- [Work instructions]: The answer must be every line of the records below that contains the word "Previous".

..........

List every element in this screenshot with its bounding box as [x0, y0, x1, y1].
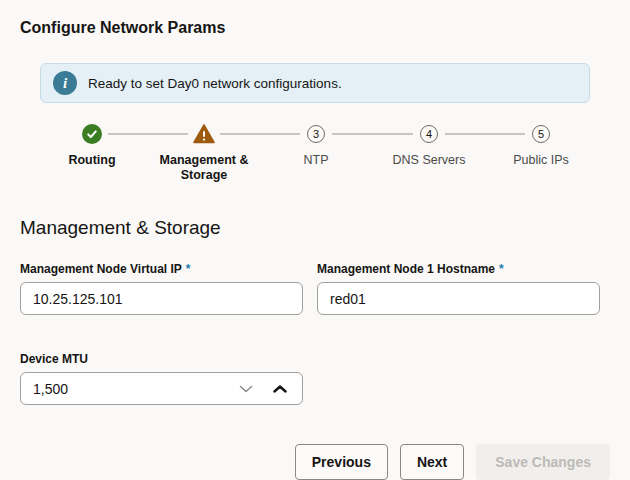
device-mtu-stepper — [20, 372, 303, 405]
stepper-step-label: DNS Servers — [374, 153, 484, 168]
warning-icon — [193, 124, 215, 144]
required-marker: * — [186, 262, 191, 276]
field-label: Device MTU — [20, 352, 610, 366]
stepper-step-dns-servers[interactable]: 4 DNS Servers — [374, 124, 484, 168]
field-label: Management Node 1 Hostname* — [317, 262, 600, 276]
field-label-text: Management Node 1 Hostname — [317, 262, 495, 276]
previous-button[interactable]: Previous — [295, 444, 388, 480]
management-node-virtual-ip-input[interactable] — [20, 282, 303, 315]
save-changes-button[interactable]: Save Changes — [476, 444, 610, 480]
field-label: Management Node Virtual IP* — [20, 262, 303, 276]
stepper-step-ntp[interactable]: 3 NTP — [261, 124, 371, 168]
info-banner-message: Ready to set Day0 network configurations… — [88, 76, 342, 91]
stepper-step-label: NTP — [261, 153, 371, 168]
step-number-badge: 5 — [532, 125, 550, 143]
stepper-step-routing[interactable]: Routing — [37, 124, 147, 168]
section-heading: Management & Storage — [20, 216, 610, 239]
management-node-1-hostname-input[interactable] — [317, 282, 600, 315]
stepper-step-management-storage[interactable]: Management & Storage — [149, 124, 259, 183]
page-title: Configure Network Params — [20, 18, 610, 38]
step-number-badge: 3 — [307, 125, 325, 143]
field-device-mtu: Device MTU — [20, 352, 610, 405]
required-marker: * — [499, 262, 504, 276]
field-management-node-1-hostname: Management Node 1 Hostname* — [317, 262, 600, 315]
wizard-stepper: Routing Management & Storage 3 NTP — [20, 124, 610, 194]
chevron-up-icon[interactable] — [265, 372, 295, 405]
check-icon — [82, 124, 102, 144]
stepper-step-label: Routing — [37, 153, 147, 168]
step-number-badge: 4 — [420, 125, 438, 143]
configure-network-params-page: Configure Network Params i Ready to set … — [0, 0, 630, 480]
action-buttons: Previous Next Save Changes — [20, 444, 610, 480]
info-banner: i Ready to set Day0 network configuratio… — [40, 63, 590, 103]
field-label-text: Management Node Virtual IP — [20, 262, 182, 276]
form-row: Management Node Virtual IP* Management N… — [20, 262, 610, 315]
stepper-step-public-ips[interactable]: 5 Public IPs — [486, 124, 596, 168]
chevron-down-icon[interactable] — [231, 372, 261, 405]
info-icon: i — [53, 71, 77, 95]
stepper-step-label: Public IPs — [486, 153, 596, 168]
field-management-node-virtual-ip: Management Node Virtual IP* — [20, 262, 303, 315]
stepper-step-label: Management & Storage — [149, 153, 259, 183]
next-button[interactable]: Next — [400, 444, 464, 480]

..........

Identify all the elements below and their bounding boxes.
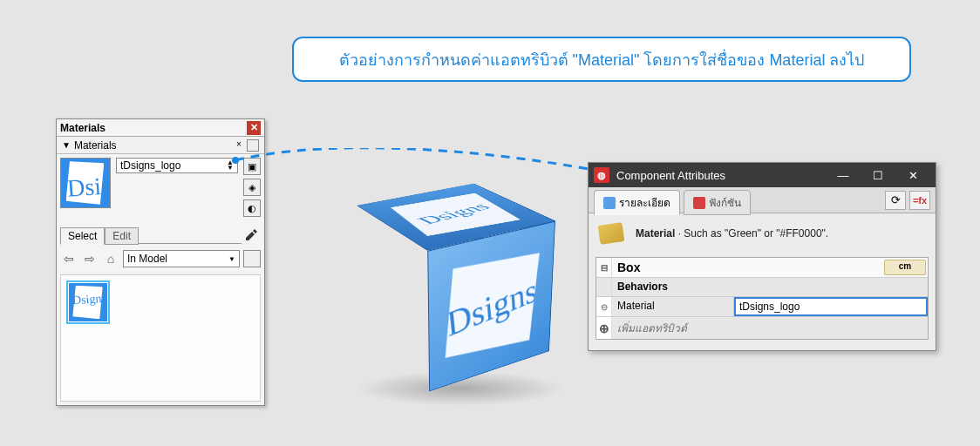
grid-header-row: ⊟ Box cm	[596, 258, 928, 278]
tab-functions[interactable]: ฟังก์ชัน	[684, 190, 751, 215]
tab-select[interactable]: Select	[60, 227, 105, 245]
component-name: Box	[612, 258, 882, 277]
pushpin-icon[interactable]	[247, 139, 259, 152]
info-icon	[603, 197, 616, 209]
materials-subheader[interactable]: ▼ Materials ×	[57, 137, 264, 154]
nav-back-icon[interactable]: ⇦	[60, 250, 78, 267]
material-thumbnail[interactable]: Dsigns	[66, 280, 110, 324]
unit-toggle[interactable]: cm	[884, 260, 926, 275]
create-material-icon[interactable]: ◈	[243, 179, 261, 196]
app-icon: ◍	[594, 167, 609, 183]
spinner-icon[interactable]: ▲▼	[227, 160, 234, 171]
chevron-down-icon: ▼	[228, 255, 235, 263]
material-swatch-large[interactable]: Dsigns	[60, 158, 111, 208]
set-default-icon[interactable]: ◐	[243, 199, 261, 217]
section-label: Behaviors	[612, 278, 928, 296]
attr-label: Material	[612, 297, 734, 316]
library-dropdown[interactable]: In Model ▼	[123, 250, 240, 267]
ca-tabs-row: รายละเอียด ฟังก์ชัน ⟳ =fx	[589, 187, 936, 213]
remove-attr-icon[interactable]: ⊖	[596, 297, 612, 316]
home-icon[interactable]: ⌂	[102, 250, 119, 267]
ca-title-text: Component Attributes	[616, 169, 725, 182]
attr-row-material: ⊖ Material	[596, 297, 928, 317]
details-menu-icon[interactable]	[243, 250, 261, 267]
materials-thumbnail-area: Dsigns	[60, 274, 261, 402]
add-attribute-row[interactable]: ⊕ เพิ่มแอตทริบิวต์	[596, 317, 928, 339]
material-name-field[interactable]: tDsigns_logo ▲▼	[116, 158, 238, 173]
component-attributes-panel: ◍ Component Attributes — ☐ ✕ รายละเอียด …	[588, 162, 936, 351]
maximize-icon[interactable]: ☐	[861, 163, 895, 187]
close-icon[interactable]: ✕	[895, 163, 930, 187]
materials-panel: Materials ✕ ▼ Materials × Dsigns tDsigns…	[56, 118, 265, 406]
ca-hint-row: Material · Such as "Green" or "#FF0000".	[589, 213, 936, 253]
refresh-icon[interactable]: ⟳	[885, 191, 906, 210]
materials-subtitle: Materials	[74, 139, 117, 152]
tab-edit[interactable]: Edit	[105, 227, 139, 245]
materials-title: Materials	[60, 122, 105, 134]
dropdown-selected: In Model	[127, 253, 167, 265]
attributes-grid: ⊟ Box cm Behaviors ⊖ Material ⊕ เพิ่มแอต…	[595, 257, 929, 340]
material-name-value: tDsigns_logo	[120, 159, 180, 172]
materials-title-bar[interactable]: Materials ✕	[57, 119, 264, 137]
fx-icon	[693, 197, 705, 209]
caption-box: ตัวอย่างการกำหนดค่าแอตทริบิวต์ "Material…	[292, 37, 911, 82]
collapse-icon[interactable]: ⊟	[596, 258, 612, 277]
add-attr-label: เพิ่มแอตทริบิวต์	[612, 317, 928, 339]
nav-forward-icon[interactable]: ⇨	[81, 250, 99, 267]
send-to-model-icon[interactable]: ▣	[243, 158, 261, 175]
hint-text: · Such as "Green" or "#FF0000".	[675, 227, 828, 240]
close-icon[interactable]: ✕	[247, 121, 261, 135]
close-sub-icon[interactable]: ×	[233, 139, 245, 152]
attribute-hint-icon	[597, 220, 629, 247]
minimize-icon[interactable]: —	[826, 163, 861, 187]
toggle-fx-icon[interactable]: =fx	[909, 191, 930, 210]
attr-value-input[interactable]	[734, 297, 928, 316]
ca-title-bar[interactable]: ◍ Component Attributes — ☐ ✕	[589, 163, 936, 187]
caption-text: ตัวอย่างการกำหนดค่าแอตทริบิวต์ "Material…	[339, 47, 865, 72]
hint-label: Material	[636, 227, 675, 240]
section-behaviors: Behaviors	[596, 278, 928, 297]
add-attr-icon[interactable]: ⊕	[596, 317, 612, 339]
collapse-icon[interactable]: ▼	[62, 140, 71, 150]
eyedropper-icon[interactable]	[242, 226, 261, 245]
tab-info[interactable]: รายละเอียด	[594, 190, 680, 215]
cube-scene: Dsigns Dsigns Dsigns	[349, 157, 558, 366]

..........

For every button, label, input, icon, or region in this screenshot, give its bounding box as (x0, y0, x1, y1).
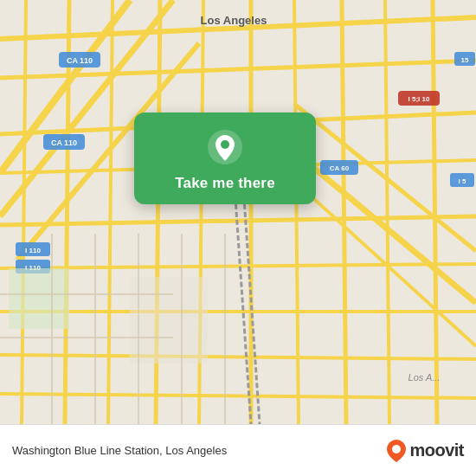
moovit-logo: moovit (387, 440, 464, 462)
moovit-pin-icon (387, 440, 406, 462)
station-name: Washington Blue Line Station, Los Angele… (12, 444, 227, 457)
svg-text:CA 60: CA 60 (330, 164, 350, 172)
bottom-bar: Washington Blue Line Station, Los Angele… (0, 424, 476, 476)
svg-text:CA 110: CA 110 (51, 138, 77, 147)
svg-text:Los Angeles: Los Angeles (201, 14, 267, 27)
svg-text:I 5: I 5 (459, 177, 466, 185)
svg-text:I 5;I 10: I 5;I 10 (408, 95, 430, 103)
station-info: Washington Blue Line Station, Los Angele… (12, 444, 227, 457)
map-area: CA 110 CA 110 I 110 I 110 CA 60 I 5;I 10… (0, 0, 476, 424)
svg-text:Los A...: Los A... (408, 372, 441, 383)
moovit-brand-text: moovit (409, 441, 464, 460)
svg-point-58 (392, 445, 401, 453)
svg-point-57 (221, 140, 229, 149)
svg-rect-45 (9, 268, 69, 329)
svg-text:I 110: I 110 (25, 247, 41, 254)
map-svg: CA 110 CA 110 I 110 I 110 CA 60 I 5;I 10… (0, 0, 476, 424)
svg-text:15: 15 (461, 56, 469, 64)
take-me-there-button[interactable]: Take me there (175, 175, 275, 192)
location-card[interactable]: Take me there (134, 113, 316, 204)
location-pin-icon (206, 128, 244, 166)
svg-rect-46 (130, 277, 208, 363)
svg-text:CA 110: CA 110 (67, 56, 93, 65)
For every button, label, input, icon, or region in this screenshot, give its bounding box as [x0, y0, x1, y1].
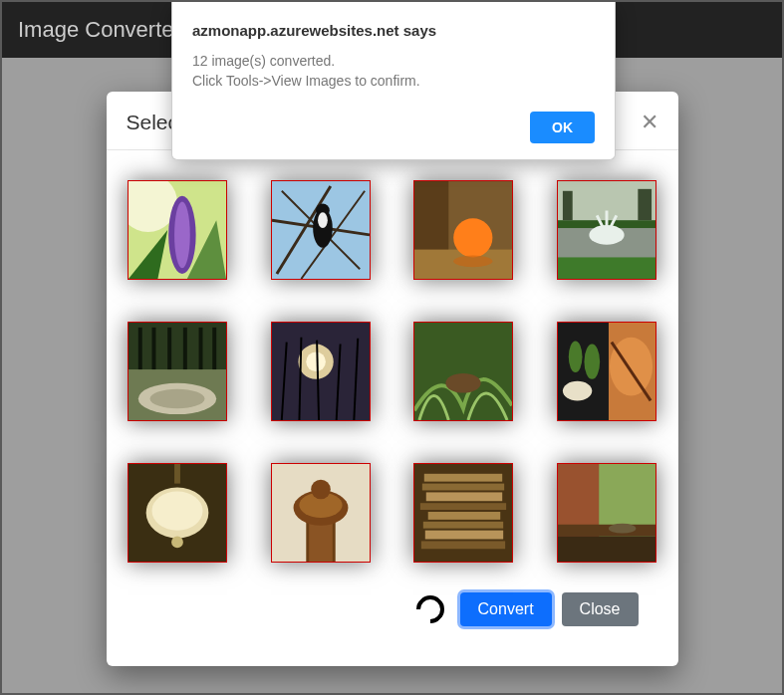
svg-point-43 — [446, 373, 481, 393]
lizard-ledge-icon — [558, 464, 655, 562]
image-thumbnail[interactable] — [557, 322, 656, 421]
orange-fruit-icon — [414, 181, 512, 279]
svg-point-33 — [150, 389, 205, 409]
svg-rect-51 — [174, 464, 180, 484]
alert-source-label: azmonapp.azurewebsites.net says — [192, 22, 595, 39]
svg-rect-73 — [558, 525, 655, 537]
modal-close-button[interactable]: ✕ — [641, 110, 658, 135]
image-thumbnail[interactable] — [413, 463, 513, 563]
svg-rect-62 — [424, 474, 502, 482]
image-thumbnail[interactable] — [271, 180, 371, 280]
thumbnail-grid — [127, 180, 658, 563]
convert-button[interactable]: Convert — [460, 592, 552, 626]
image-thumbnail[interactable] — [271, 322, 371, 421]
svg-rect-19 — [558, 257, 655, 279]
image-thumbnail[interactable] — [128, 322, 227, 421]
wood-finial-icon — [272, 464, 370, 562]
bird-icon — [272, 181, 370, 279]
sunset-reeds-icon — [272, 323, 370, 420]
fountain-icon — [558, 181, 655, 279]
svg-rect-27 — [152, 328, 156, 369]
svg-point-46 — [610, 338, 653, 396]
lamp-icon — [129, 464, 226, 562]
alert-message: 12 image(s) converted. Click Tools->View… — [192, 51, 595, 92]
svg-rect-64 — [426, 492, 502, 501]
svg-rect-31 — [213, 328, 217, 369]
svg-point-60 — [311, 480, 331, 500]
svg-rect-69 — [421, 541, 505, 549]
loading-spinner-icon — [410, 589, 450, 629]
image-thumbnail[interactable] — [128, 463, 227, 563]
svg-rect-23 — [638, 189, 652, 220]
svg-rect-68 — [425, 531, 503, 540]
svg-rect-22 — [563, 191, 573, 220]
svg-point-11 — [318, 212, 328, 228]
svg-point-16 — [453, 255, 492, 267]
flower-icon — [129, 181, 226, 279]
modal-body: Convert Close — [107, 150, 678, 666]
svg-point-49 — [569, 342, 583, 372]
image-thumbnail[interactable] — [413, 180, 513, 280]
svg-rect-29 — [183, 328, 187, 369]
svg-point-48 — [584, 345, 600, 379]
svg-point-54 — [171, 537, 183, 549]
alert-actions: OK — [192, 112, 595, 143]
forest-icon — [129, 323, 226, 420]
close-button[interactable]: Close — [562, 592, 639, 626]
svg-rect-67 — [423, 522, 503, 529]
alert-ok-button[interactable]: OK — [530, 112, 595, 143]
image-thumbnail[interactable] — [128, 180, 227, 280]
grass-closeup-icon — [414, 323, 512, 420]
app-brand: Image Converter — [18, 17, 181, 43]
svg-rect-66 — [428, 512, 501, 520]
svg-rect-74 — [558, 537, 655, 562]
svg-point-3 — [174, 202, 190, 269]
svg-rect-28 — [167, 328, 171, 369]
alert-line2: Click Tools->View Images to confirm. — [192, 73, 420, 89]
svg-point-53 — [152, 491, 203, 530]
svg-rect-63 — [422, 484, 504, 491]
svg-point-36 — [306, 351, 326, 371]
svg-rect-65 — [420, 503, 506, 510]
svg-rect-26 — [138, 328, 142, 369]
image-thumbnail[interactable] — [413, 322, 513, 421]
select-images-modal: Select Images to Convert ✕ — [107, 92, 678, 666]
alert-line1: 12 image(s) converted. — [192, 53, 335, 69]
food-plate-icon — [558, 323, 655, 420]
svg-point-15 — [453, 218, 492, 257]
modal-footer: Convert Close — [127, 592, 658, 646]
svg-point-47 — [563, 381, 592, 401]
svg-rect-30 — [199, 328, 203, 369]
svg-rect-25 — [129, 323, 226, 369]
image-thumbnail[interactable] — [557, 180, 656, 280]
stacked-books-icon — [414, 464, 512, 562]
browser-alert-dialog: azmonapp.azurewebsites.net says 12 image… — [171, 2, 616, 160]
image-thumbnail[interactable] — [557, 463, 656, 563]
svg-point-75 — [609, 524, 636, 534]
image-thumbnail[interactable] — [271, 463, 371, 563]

..........

- [Response]:
previous-button[interactable]: Previous — [295, 444, 388, 480]
action-buttons: Previous Next Save Changes — [20, 444, 610, 480]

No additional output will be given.